When solving quadratic forms, i.e. expressions of the form \(x^\top A x\), it’s often helpful to consider the terms on the diagonal (\(i = j\)) separately from those off the diagonal.

In this case, the expectation of each diagonal term becomes

\[ (P_{h+1})_{ii} \mathbb{E}(w_{h+1})_i^2 = \sigma^2 (P_{h+1})_{ii}. \]

Off the diagonal, since the elements of \(w_{h+1}\) are independent, the expectation factors, and since each element has mean zero, the term vanishes:

\[ (P_{h+1})_{ij} \mathbb{E}[(w_{h+1})_i] \mathbb{E}[(w_{h+1})_j] = 0. \]

Thus, the only terms left are the ones on the diagonal, so the sum of these can be expressed as the trace of \(\sigma^2 P_{h+1}\):

\[ \mathbb{E}_{w_{h+1}} [w_{h+1}^\top P_{h+1} w_{h+1}] = \sigma^2 \mathrm{Tr}(P_{h+1}). \]

Substituting this back into the expression for \(Q^\star_h\), we have:

\[ \begin{aligned} Q^\star_h(s, a) & = s^\top (Q + A^\top P_{h+1} A) s+ a^\top (R + B^\top P_{h+1} B) a + 2s^\top A^\top P_{h+1} B a\\ & \qquad + \sigma^2 \mathrm{Tr}(P_{h+1}) + p_{h+1}. \end{aligned} \]

As we hoped, this expression is quadratic in \(s\) and \(a\). Furthermore, we’d like to show that it also curves upwards with respect to \(a\) so that its minimum with respect to \(a\) is well-defined. We can do this by noting that the Hessian matrix of second derivatives is positive definite:

\[ \nabla_{aa} Q_h^\star(s, a) = R + B^\top P_{h+1} B \]

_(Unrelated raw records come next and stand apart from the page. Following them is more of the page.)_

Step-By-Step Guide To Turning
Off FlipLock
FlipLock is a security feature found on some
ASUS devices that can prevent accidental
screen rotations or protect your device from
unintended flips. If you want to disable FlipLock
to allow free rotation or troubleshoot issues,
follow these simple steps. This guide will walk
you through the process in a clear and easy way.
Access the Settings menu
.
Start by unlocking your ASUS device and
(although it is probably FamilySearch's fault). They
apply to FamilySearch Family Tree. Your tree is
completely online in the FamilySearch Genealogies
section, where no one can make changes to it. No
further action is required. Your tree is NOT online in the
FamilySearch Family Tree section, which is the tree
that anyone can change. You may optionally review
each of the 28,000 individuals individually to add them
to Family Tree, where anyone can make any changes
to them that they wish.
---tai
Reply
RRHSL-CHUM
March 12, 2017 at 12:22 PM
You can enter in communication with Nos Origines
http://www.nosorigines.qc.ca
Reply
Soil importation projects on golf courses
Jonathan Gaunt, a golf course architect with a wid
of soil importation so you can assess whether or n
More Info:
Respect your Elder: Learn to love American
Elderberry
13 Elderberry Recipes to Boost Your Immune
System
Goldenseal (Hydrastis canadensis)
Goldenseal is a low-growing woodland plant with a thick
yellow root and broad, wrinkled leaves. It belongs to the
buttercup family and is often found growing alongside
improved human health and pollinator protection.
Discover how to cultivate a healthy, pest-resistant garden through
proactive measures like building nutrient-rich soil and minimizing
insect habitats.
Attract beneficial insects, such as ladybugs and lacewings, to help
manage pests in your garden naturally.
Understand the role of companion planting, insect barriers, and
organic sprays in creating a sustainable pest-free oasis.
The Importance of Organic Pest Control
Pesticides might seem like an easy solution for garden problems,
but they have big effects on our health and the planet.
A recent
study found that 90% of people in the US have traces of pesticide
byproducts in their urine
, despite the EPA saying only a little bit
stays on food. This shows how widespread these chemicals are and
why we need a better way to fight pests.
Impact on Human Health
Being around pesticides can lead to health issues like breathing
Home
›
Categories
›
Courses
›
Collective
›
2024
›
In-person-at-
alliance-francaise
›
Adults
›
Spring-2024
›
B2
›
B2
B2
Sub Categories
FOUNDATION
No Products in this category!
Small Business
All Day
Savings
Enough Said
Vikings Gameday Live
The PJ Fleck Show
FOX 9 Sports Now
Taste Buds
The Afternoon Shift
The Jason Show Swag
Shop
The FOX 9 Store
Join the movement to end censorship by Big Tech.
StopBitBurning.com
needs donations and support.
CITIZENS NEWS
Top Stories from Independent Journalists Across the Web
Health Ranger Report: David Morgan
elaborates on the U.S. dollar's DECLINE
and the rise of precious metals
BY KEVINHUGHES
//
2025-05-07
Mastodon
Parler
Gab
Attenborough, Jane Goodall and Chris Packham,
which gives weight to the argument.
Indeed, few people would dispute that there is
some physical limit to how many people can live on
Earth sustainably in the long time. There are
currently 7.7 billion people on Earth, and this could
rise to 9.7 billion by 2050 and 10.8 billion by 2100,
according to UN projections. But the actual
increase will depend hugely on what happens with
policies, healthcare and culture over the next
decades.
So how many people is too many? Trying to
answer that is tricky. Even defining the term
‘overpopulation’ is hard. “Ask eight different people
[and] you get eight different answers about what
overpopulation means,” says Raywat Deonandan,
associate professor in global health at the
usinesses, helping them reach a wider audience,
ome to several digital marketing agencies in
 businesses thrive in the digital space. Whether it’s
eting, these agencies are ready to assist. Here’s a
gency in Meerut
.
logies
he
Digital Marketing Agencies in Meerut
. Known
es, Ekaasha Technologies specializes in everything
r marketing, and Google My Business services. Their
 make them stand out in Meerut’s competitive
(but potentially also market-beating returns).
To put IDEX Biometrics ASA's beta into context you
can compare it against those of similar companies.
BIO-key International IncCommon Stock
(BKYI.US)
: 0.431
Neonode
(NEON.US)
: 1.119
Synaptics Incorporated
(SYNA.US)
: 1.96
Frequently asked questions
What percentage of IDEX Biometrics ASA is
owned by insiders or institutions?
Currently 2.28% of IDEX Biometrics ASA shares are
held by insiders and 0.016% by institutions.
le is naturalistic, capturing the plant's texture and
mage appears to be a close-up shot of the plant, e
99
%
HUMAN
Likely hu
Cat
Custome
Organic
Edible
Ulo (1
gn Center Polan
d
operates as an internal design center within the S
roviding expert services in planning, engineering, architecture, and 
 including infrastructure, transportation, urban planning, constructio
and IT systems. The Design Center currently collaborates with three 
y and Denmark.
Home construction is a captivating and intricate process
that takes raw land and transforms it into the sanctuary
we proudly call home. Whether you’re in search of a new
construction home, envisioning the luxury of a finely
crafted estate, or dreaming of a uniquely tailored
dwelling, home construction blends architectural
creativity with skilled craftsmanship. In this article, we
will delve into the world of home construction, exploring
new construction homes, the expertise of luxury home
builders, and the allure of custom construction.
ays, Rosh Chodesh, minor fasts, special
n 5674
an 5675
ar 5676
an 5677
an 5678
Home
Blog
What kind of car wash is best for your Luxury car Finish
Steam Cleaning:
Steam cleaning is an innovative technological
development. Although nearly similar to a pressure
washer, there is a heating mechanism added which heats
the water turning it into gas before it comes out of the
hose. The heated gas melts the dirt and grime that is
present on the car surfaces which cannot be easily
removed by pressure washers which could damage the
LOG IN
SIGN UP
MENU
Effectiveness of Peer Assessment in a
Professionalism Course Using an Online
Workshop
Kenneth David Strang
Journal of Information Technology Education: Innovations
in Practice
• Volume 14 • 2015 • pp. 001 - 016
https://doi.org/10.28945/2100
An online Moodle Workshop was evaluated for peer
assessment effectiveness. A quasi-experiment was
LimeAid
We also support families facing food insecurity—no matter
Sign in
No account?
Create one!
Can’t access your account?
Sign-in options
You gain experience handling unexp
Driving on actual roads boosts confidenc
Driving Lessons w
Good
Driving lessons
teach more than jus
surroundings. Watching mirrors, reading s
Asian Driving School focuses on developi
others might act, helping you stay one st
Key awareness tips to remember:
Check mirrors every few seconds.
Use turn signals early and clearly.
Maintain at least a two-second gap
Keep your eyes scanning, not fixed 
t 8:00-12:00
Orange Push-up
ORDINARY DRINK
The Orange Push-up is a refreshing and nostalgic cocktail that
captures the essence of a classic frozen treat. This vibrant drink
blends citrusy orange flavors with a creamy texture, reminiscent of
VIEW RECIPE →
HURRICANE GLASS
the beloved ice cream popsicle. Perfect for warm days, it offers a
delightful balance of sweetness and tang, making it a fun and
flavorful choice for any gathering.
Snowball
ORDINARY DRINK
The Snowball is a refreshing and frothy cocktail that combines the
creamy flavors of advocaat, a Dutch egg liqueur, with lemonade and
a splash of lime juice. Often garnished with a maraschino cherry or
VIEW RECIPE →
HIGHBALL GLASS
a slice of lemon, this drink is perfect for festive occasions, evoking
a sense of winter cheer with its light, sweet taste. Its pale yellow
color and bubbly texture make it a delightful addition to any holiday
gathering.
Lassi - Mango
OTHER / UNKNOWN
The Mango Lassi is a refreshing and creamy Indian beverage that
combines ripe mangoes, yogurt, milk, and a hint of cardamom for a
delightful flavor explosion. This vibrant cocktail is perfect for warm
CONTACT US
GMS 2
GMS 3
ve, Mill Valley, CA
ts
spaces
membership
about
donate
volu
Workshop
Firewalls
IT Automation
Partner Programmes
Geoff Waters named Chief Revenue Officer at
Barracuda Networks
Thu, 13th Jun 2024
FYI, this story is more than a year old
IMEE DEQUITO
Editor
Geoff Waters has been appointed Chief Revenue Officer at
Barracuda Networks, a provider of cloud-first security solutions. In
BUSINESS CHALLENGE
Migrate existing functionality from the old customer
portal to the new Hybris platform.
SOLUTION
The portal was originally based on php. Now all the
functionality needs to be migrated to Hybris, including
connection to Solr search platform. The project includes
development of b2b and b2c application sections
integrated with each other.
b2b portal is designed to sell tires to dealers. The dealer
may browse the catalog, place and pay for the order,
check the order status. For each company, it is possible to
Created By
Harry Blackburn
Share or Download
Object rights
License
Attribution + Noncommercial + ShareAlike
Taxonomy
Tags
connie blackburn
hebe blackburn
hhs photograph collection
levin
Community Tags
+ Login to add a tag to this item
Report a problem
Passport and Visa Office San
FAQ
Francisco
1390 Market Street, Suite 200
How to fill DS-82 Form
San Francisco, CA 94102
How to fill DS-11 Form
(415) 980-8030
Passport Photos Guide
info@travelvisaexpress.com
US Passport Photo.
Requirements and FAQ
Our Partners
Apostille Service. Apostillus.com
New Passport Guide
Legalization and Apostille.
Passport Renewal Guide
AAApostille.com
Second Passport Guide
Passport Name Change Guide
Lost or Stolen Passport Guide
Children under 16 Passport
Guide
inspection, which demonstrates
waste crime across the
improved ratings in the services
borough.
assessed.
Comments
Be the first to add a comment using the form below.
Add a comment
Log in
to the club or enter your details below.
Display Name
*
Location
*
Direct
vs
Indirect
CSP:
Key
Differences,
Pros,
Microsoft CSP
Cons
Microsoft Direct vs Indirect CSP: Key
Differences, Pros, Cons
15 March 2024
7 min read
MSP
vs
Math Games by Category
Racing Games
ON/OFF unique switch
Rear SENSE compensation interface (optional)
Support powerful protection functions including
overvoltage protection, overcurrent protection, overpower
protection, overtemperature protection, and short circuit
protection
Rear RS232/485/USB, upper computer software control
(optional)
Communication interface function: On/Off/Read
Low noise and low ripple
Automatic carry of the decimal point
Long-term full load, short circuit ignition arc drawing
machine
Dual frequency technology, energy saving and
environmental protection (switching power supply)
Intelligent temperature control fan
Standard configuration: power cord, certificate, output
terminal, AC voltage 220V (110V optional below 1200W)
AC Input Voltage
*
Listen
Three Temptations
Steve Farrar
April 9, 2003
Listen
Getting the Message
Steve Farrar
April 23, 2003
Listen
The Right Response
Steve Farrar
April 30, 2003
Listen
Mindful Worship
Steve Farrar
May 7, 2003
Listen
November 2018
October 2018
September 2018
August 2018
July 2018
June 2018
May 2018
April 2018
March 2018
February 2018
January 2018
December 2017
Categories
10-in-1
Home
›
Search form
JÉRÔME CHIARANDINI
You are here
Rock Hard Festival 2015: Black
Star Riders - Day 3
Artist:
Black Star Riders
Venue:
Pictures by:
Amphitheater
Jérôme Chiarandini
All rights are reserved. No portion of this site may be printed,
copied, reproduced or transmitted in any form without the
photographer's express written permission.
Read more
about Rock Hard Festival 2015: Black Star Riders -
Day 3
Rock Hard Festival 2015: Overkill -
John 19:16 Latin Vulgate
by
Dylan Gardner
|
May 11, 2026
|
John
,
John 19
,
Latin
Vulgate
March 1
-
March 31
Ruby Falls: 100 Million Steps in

Since \(R\) is s.p.d. (Definition 2.2), and \(P_{h+1}\) is s.p.d. (by the inductive hypothesis), this sum must also be s.p.d., and so \(Q^\star_h\) is indeed an upward-curved quadratic with respect to \(a\). (If this isn’t clear, try proving it as an exercise.) The proof of its upward curvature with respect to \(s\) is equivalent.

Lemma 2.1 (\(\pi^\star_h\) is linear) Since \(Q^\star_h\) is an upward-curved quadratic, finding its minimum over \(a\) is easy: we simply set the gradient with respect to \(a\) equal to zero and solve for \(a\). First, we calculate the gradient:

\[ \begin{aligned} \nabla_aQ^\star_h(s, a) & = \nabla_a[ a^\top (R + B^\top P_{h+1} B) a+ 2 s^\top A^\top P_{h+1} B a] \\ & = 2 (R + B^\top P_{h+1} B) a+ 2 (s^\top A^\top P_{h+1} B)^\top \end{aligned} \]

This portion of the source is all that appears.